That insurance adjuster might be able to get you some money to help you start to rebuild your life.

And the school board? Well if the only asset of value you still own is your house, destroying the school that gives your house its true value to a buyer seems like a version of cutting off your nose to spite your face.

I've never once heard someone say, "things are really lousy, but I got a chance to really devastate someone today, deliver some choice barbs, some personal attacks, some baseless innuendo and ruin their day, perhaps even their career. Boy, I feel great."

People don't remember how you behave when everything is going great. They remember how you behave when you're under pressure, stressed out and at wits end.

Emotional maturity is underrated.

PS when confronted with misplaced rage, the proper response is not to point out the misplaced part. It's to acknowledge the rage part. One big reason that vilification occurs is that the angry person feels as though not enough attention or sympathy is being paid.

The long term solution for marketers (and those that believe in civil society) is to make it socially unacceptable to vent like this. Acknowledge the rage but cease to engage, whenever possible.

No, everything is not going to be okay

It's natural to seek reassurance. Most of us want to believe that the choices we make will work out, that everything will be okay.

Artists and those that launch the untested, the new and the emotional (and I'd put marketers into all of these categories) wrestle with this need all the time. How can we proceed knowing that there's a good chance that our actions will fail, that things might get worse, that everything won't end up okay? In search of solace, we seek reassurance.

So people lie to us. So we lie to ourselves.

No, everything is not going to be okay. It never is. It isn't okay now. Change, by definition, changes things. It makes some things better and some things worse. But everything is never okay.

Finding the bravery to shun faux reassurance is a critical step in producing important change. Once you free yourself from the need for perfect acceptance, it's a lot easier to launch work that matters.

Too much data leads to not enough belief

Business plans with too much detail, books with too much proof, politicians with too much granularity... it seems as though more data is a good thing, because data proves the case.

In my experience, data crowds out faith. And without faith, it's hard to believe in the data enough to make a leap. Big mergers, big VC investments, big political movements, large congregations... they don't usually turn out for a spreadsheet.

The problem is this: no spreadsheet, no bibliography and no list of resources is sufficient proof to someone who chooses not to believe. The skeptic will always find a reason, even if it's one the rest of us don't think is a good one. Relying too much on proof distracts you from the real mission--which is emotional connection.

In between frames

Scott McCloud's classic book on comics explains a lot more than comics.

A key part of his thesis is that comic books work because the action takes place between the frames. Our imagination fills in the gaps between what happened in that frame and this frame, which means that we're as much involved as the illustrator and author are in telling the story.

Marketing, it turns out, works precisely the same way.

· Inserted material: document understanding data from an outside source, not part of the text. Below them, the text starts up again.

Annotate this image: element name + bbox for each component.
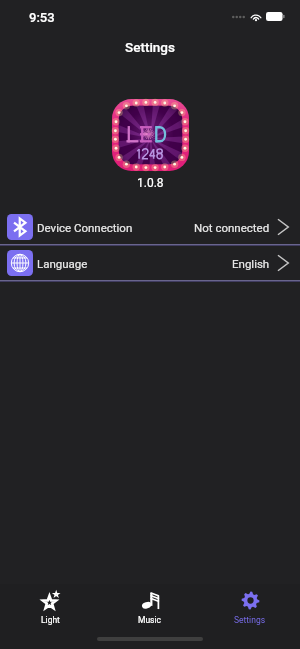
staticText: 9:53 [29,10,55,25]
button[interactable]: Language [0,246,300,280]
button[interactable]: Settings [200,584,300,631]
staticText: Device Connection [37,221,133,234]
staticText: Light [41,615,60,625]
other: Bluetooth [7,214,33,240]
button[interactable]: Music [100,584,200,631]
staticText: English [232,257,270,270]
staticText: 1.0.8 [137,176,164,190]
staticText: Not connected [194,221,270,234]
button[interactable]: Bluetooth [0,210,300,244]
staticText: Music [138,615,162,625]
staticText: Language [37,257,88,270]
button[interactable]: Light [0,584,100,631]
other: Language [7,250,33,276]
staticText: Settings [234,615,266,625]
staticText: Settings [125,39,175,55]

Marketing is what happens in between the overt acts of the marketer. Yes you made a package and yes you designed a uniform and yes you ran an ad... but the consumer's take on what you did is driven by what happened out of the corner of her eye, in the dead spaces, in the moments when you let your guard down.

Marketing is what happens when you're not trying, when you're being transparent and when there's no script in place.

It's not marketing when everything goes right on the flight to Chicago. It's marketing when your people don't respond after losing the guitar that got checked.

It's not marketing when I use your product as intended. It's marketing when my friend and I are talking about how the thing we bought from you changed us.

It's not marketing when the smiling waitress appears with the soup. It's marketing when we hear two waiters muttering to each other behind the serving station.

Consumers are too smart for the frames. It's the in-between frame stuff that matters. And yet marketers spend 103% of our time on the frames.

Type tells a story

If you write it down, we're going to judge it.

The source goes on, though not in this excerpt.